Berliet – Vénissieux, l’usine intégrée

La construction et les débuts de l’une des premières usines intégrées au monde : Vénissieux

Marius Berliet était convaincu que pour être compétitif, il fallait augmenter les espaces et les capacités industrielles afin de baisser les prix de revient, grâce à une production à grande échelle. L’usine intégrée de Vénissieux devait répondre à ces conditions, ainsi qu’à bien d’autres attentes.

Les raisons du choix de l’usine Berliet de Vénissieux

Berliet s’est inspiré des grandes usines d’outre-Atlantique qui choisissaient de s’installer généralement près des zones de production de matières premières pour s’assurer d’un approvisionnement constant et à moindre coût.

La fourniture et le transport de ces matières premières étaient une question cruciale pour le constructeur lyonnais. Le service des camions en provenance de Savoie ou de la Loire assurant l’approvisionnement notamment en acier s’avérait coûteux et l’usine Berliet de Monplaisir ne bénéficiait pas d’embranchement ferroviaire. L’industriel y voyait un handicap pour l’avenir.

Le choix de l’usine Berliet de Vénissieux visait également à simplifier la manutention, grâce aux nouvelles techniques industrielles qui consistaient à réaliser un véhicule entier dans un même lieu.  

Le temps ou la cadence nécessaires pour le montage devaient être uniformes, rapides et indépendants des délais de livraison. La réduction des stocks était un impératif et cela devait passer par des approvisionnements bien exécutés.
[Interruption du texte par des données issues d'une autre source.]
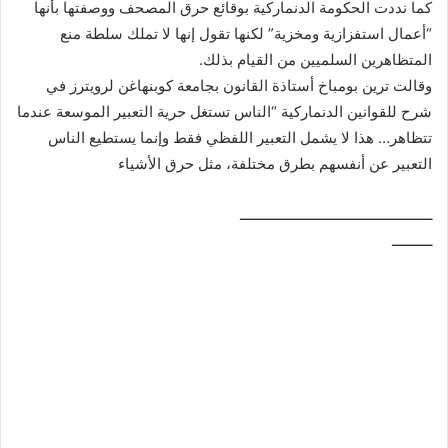
كما نددت الحكومة الدنماركية بوقائع حرق المصحف ووصفتها بأنها
“أعمال استفزازية ومخزية” لكنها تقول إنها لا تملك سلطة منع
المتظاهرين السلميين من القيام بذلك.
وقالت ترين بومباخ أستاذة القانون بجامعة كوبنهاغن لرويترز في
شرح للقوانين الدنماركية “الناس تستغل حرية التعبير الموسعة عندما
تتظاهر… هذا لا يشمل التعبير اللفظي فقط وإنما يستطيع الناس
التعبير عن أنفسهم بطرق مختلفة، مثل حرق الأشياء
ــــــــــــــــــــــــــــــــــــــــــــــــ
ــــــــــ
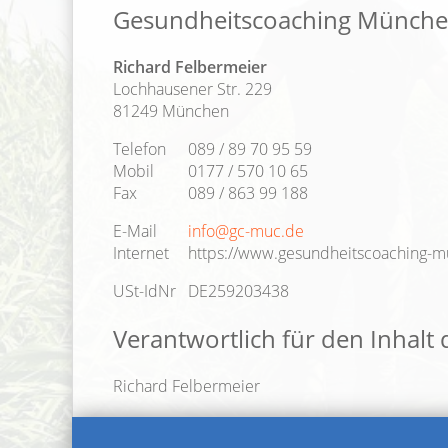
Gesundheitscoaching Münch
Richard Felbermeier
Lochhausener Str. 229
81249 München
Telefon
089 / 89 70 95 59
Mobil
0177 / 570 10 65
Fax
089 / 863 99 188
E-Mail
info@gc-muc.de
Internet
https://www.gesundheitscoaching-
USt-IdNr
DE259203438
Verantwortlich für den Inhalt 
Richard Felbermeier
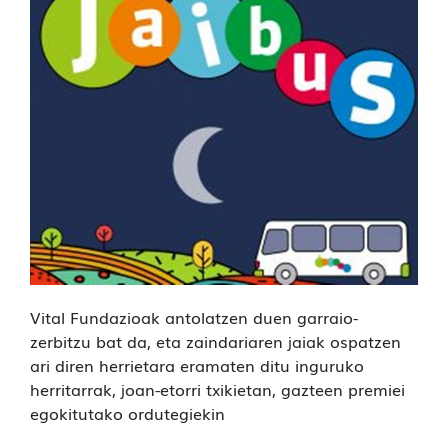
Vital Fundazioak antolatzen duen garraio-
zerbitzu bat da, eta zaindariaren jaiak ospatzen
ari diren herrietara eramaten ditu inguruko
herritarrak, joan-etorri txikietan, gazteen premiei
egokitutako ordutegiekin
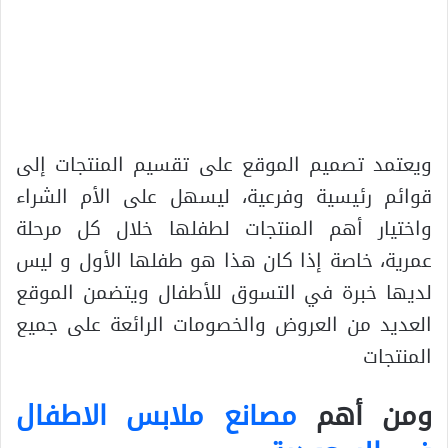
ويعتمد تصميم الموقع على تقسيم المنتجات إلى
قوائم رئيسية وفرعية، ليسهل على الأم الشراء
واختيار أهم المنتجات لطفلها خلال كل مرحلة
عمرية، خاصة إذا كان هذا هو طفلها الأول و ليس
لديها خبرة في التسوق للأطفال ويتضمن الموقع
العديد من العروض والخصومات الرائعة على جميع
المنتجات
ومن أهم
مصانع ملابس الاطفال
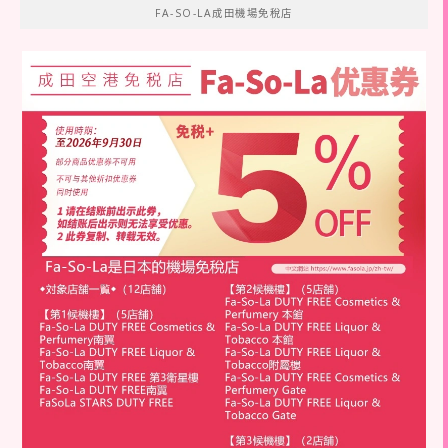
FA-SO-LA成田機場免稅店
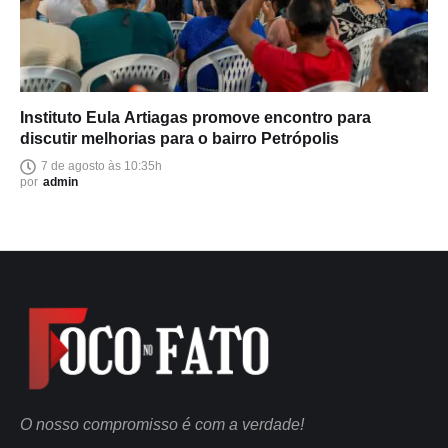
Instituto Eula Artiagas promove encontro para
discutir melhorias para o bairro Petrópolis
7 de agosto às 10:35h
por
admin
O nosso compromisso é com a verdade!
Être constructeur permet de maîtriser la qualité de ses offres, ainsi que l’évolution des techniques et procédés. L’usine Berliet de Monplaisir était devenue inadaptée et trop étroite pour répondre à ces nouvelles exigences, ne disposant plus de parcelles pour son extension.

La construction de l’usine

Berliet décide de passer d’un coup d’une usine de 5 hectares à un complexe de plusieurs centaines d’hectares, en pleine campagne et un peu plus éloigné de Lyon. Le choix du site permet d’échapper aux contraintes d’une urbanisation déjà galopante, que subissaient ses concurrents parisiens. Renault essayait d’étendre poussivement son espace quadrillé par les rues et les maisons, alors que Citroën était contrainte de délocaliser de manière éparse ses usines à la périphérie de Paris.

La construction de l’usine totalement intégrée de Vénissieux nécessitait l’installation des équipements de production et de distribution des fluides et énergies (eau, gaz pauvre, gaz riche, vapeur, électricité, air comprimé). Le site de Vénissieux était un espace autonome qu’il fallait viabiliser et bâtir. Il fallait aussi créer des voies d’accès pour les véhicules et le train. Berliet devait transporter chaque jour dans les autocars le personnel composé de milliers d’employés.

La construction du complexe industriel allait s’accélérer avec la forte demande de véhicules et matériels en rapport avec la Première Guerre mondiale. L’acier devenant rare pour cause de guerre, l’usine débuta ses activités en 1917 avec son service bois qui réalisait notamment des dizaines de carrosseries pour les camions CBA. L’industriel acheta une aciérie complète à Carnegie aux États-Unis, une usine qui allait vite se développer pour employer cinq mille ouvriers en 1918. De ce site sortiraient des chars Renault.

L’usine de Vénissieux a alors commencé à produire elle-même ses matières premières. Certaines parties comme les bâtiments BC1 destinés à la fonderie acier, le BC2 dédié à la forge, le BC3 prévu pour l’emboutissage et la centrale vapeur ont été achevés avant 1920.

D’autres infrastructures sont ensuite apparues, notamment le hall VL et le bâtiment CD4 consacré à l’assemblage des autocars, aux gazogènes et au décolletage.

À partir des années 1930 ont été édifiés les bâtiments pour la fonderie aluminium, la carrosserie, la peinture et d’autres services. Les matières premières et la main-d’œuvre de la région lyonnaise vont très vite s’avérer insuffisantes pour assurer la croissance rapide de l’usine et les besoins en personnel imposés par la division du travail.